Restrict Time on Video Games?

A cartoon of a little Asian child in front of a very large monitor with a game remote control in hand
Limit Time on Video Games? Image: debate.org

Dear Ms. Smartphone:  My cousins live in Asia and the government there has decided to restrict the time that kids can play video games. Now my grandparents are suggesting that it is a good idea for me and I should limit my time on video games like them. I live in the same household as my grandparents. I only play after I do my homework and on the weekends. Usually it is when I get together with kids from my school. I am in tenth grade.  Lucas, S. San Francisco

Dear Lucas: Apropos to your question, I read that the Chinese government said “video games are like opium for the mind.” It makes me curious. Was it a political agenda, research from mental health, or sheer hubris that led to this decree? We may never know. We do know that young boys spend a lot of time on video games and Pew Research reports that  four-in-ten boys ages 13 to 17 (41%) say they spend too much time playing video games, four times the share of girls who say the same (11%).

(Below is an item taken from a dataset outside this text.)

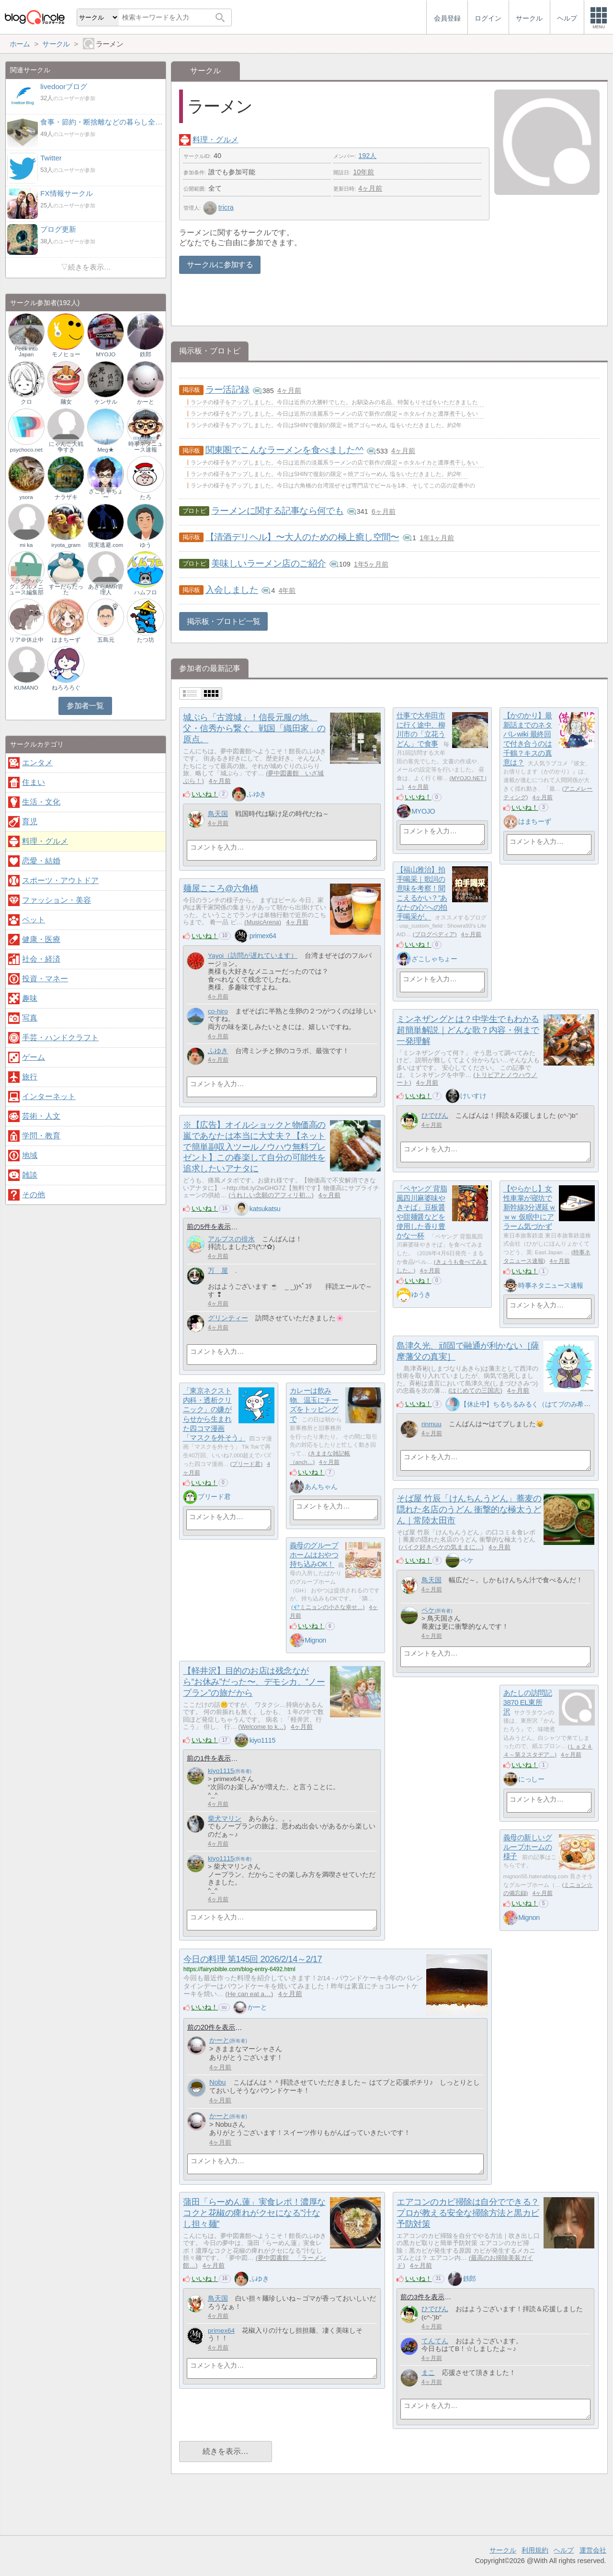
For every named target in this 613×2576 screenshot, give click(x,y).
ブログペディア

The Chinese ban is not new: China was one of the first countries to recognize the potential for addiction to the Internet, video games, and other digital media, and was the first country to formally classify Internet addiction as a clinical disorder. In 2019 kids were allowed 1.5 hours of gaming on weekdays. The new decree limits gaming to 3 hours per week, from 8p.m. to 9p.m. on Friday, Saturday, and Sunday.

The interesting issue is how the government will enforce it: one way might be at the router- might it disconnect after three hours of play? Young people will need to log in with their real names and will have limited opportunity to buy microtokens. ”Farmers,” the players who mine the games for in-game currency, will need to be over the age of 18!

To me, limiting time is a thoughtful concept, but it is parents and kids who should make this decision. You did not say how much time you currently play. Note that each hour you spend on video games is an hour that you forfeit doing something else. On a particularly day, that is not huge, but over many days- it grows to be an alarming number. During the recent Tokyo Olympics it was reported that those athletes spend about 10,000 hours at their sport before making it to an Olympic team. That’s just 3.5 hours a day over ten years!

Not So Good, Not So Bad

That said, many educators in the U.S. believe that video games have positive benefits: they help develop skills like hand-to-eye coordination, speedy reaction times, strategic thinking, and puzzle solving.  It is also an activity, a walled off space, where you socialize with friends.  It’s a social thing, particularly when it’s played on larger consoles with others in the room. In China, the norm might seem less sociable if the gaming takes place in arcades or alone on a mobile phone.


While young boys thrive on these games, there is a belief, held by a majority of adults in the U.S., that the amount of gun violence in video games contributes to a “great deal or a fair amount” of gun violence.  82% of people age 65 and older hold this opinion, and your grandparents might be in that age cohort! Their causal inference could be wrong. 

Play it WITH Grandpa!

Perhaps kids who are lonely and emotionally unhinged,  seek out video games. Was that the rationale in China to limit games? We don’t know. Officially, I have read there was concern about poor eyesight (myopia), college readiness, and protecting kids’ physical and mental health.  Be able to sidestep these concerns when you talk with your grandparents! 

That said, are there multi generational video games that you can make your grandparents take an interest in, or share an online language-tool?  One option is to show them how Roblox Studio works, and create a new game personalized with their input. You may be able to convince them that your programming skill and their creativity will be your ticket to engineering school.